▶ [TASK PROMPT]:
Return exactly the span that opens with the line containing "Täpne graniit" and closes with the final line of the records, both included.

▶ [DATA SECTION]:
● ● ● ● ●

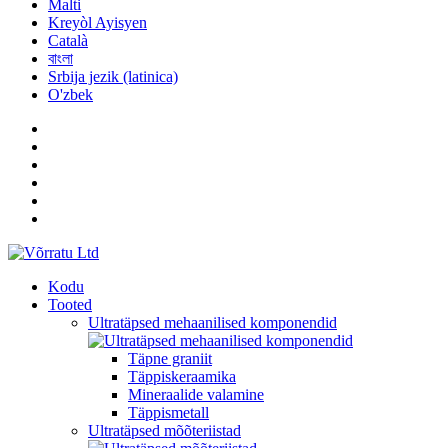
Malti
Kreyòl Ayisyen
Català
বাংলা
Srbija jezik (latinica)
O'zbek
Kodu
Tooted
Ultratäpsed mehaanilised komponendid
Täpne graniit
Täppiskeraamika
Mineraalide valamine
Täppismetall
Ultratäpsed mõõteriistad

● ● ● ● ●

▶ [YOUR SOLUTION]:
Täpne graniit
Täppiskeraamika
Mineraalide valamine
Täppismetall
Ultratäpsed mõõteriistad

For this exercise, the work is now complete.